As US chip stocks cooled down, public utility stocks continued to rise. The US Public Utilities ETF (XLU) rose 4% last week, breaking through the $74 mark, driven by the AI boom causing a surge in demand for electrical utilities and a skyrocketing price of electricity in the USA.
Recently, while chip stocks in US stocks have fallen, public utility stocks have risen against the trend.
The US public utility selected industry etf (code XLU) rose 4% in the past 5 trading days, breaking through the $74 mark. The public utilities sector may usher in a new spring.
In the past two years, because the market is concerned about the continuous inflation, the Federal Reserve has maintained interest rates at a high level after continued interest-rate increases, and the yield of 10-year US Treasuries has remained above 4% for most of the time.
According to FactSet data, the average return of public utility stocks during this period was 3.4%, and the dividend yield was not as good as that of US Treasury bonds, which has put pressure on public utility stocks that depend on stable dividends.
XLU has also been unable to break through the $72 mark, while major US indices during the same period achieved double-digit growth.
But from last week, the situation may be reversed. On the occasion of the decline of tech stocks such as Mag 7, the public utility etf XLU rose against the trend and broke through the key position, indicating that investors have more confidence in holding public utility stocks.
The US economic slowdown and AI fever have spurred a surge in electricity demand and lifted the public utilities sector in the US stock market.
Some analysts pointed out that the driving factors behind this change include weak US macroeconomic data and the surge in electricity demand triggered by the AI fever.

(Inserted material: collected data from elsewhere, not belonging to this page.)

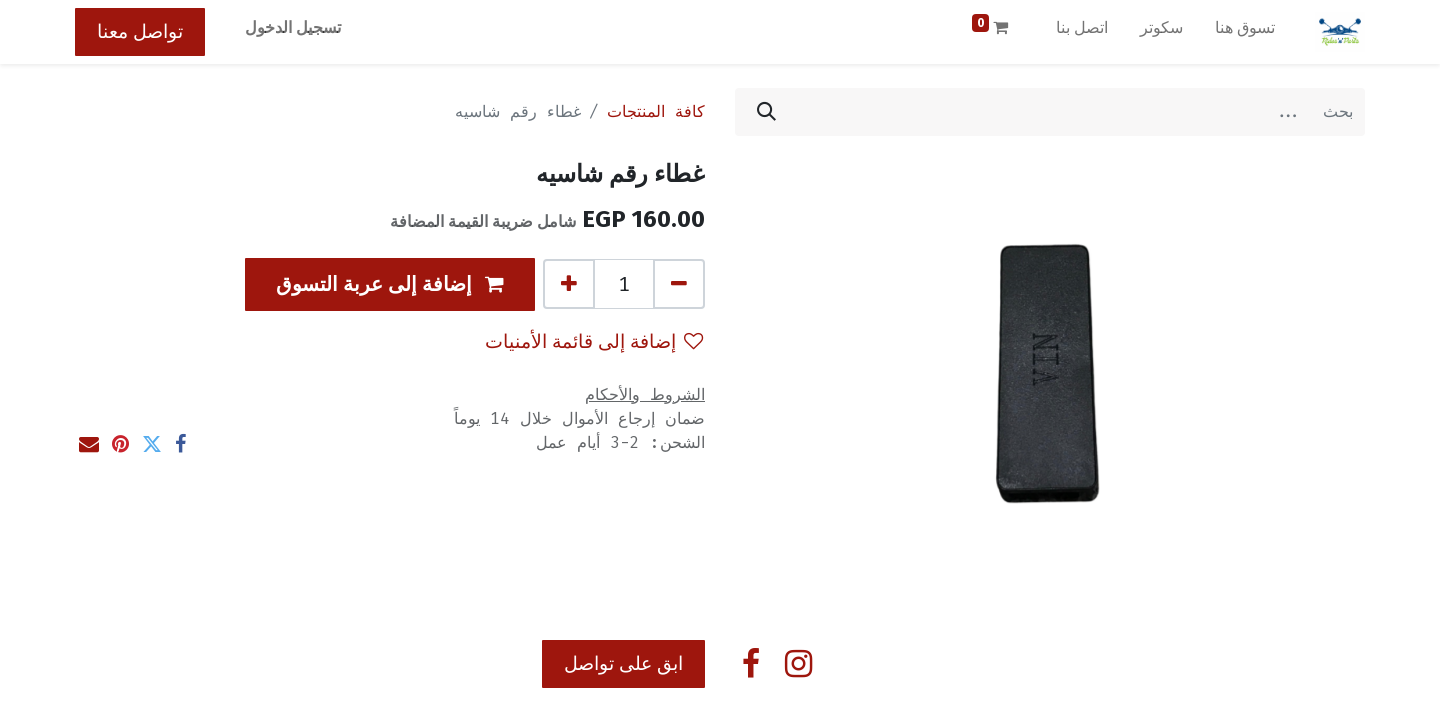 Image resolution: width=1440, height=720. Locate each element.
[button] (390, 284)
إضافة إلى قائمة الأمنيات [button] (594, 341)
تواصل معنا (140, 31)
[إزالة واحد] (679, 284)
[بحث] (766, 112)
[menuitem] (1245, 32)
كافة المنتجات (656, 111)
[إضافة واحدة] (569, 284)
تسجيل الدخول (293, 27)
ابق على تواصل (623, 663) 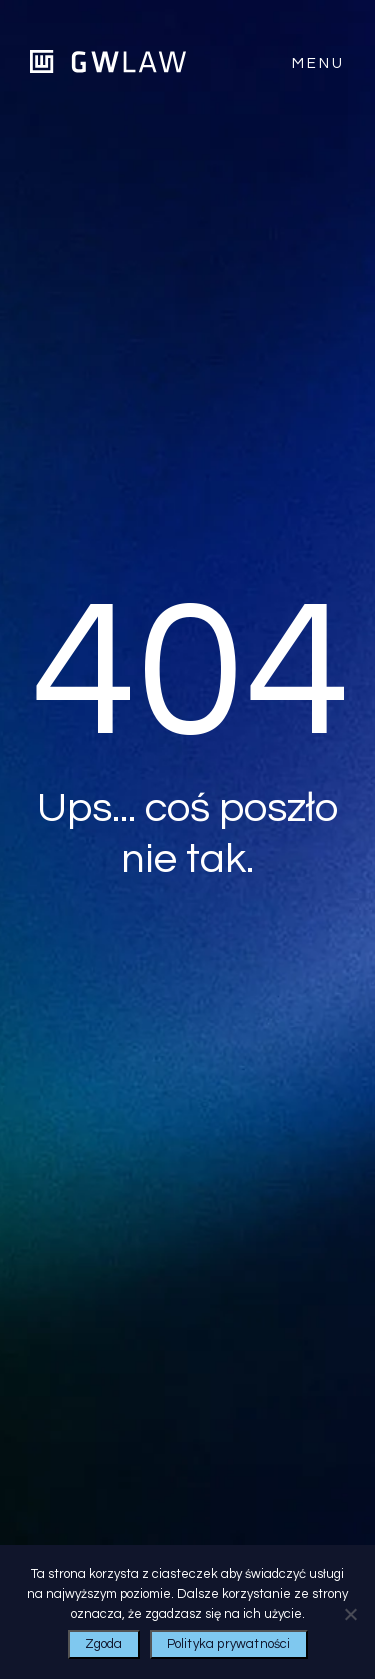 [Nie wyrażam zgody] (350, 1614)
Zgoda (104, 1644)
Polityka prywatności (229, 1644) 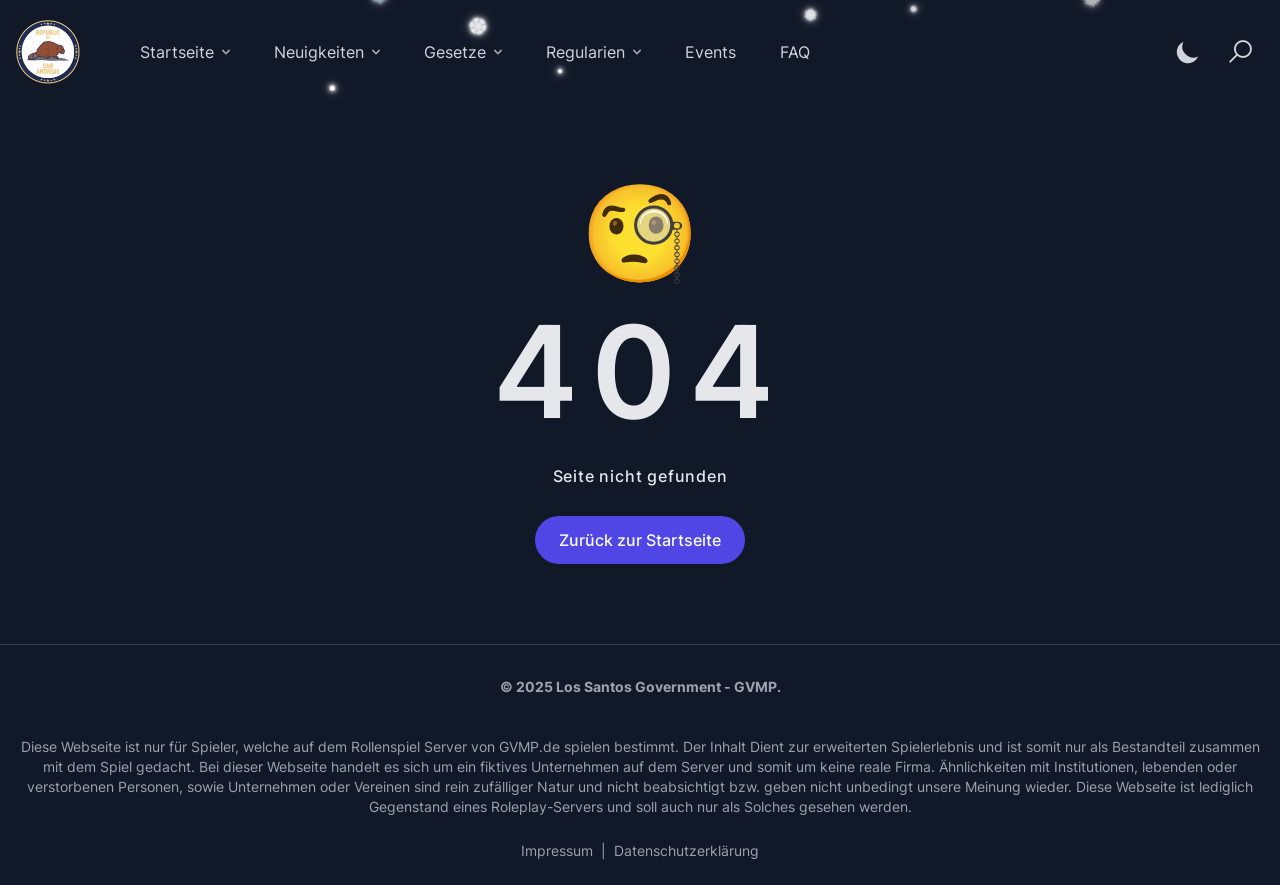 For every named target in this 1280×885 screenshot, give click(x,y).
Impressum (557, 850)
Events (710, 52)
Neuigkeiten (329, 52)
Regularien (595, 52)
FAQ (795, 52)
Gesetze (465, 52)
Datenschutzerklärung (686, 850)
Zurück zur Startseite (640, 540)
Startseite (187, 52) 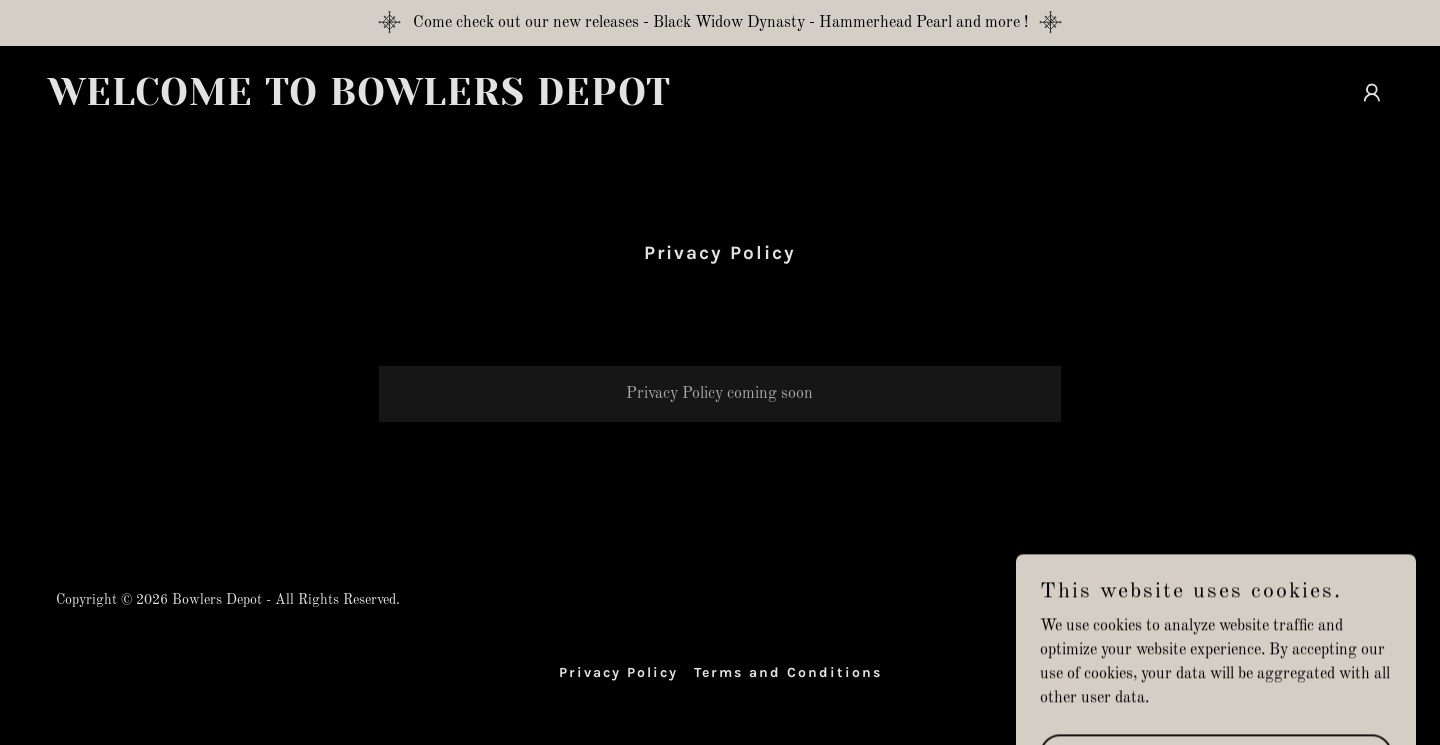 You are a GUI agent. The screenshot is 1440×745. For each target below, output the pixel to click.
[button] (1372, 93)
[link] (376, 101)
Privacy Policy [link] (618, 672)
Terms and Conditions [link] (788, 672)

From a macroeconomic perspective, US non-farm employment was weak in July, the unemployment rate rose gradually, and combined with the July ISM manufacturing PMI data falling short of expectations, concerns about a US economic recession intensified. The market generally bets on the Federal Reserve's interest rate cuts in September, and the yield of 10-year Treasuries falls to about 3.8%, making the dividend yield of public utility stocks more attractive.
On the other hand, the surge in electricity demand triggered by the AI fever has also driven the rise of US public utility stocks.
On Tuesday last week, the electricity market auction held by PJM, the largest grid operator in the US, skyrocketed to $269.92 per megawatt per day, an increase of more than 800% from a year ago, and also broke the record of $174.11 per megawatt per day in 2010.
After this news, the stock price of Vistra, one of the largest power companies in the US, rose more than 15%.
Goldman Sachs warned that more power capacity was needed for grid stability. However, any new grid expansion could take several years to come online, which basically means that electricity prices will remain high for a period of time.
Therefore, including Vistra, Constellation Energy, and NRG Energy, these three public utility companies have become one of the top 10 performing companies in the S&P 500 index by riding the wave of soaring electricity prices.
More importantly, compared to buying expensive tech stocks such as Nvidia, Microsoft and Google, investing in public utility stocks at the present time is relatively cheap for participating in the AI boom.
Jay Jacobs, head of active ETFs at BlackRock, said that as investors look for AI opportunities outside of large tech stocks, it is expected that investors will continue to invest in public utility stocks or related ETFs at least this year.
Investors' eyes have passed the Mag 7 and are waiting for the next opportunity. With large tech companies such as Microsoft and Google investing billions of dollars in AI data centers, supplying power to these AI devices and the rise of new energy vehicles, the rise of public utility stocks is just a matter of time.
Randy Conner, President of Churchill, also said: "Public utilities have become our preferred industry." Perhaps it is time to enjoy the honeymoon period brought by public utility stocks.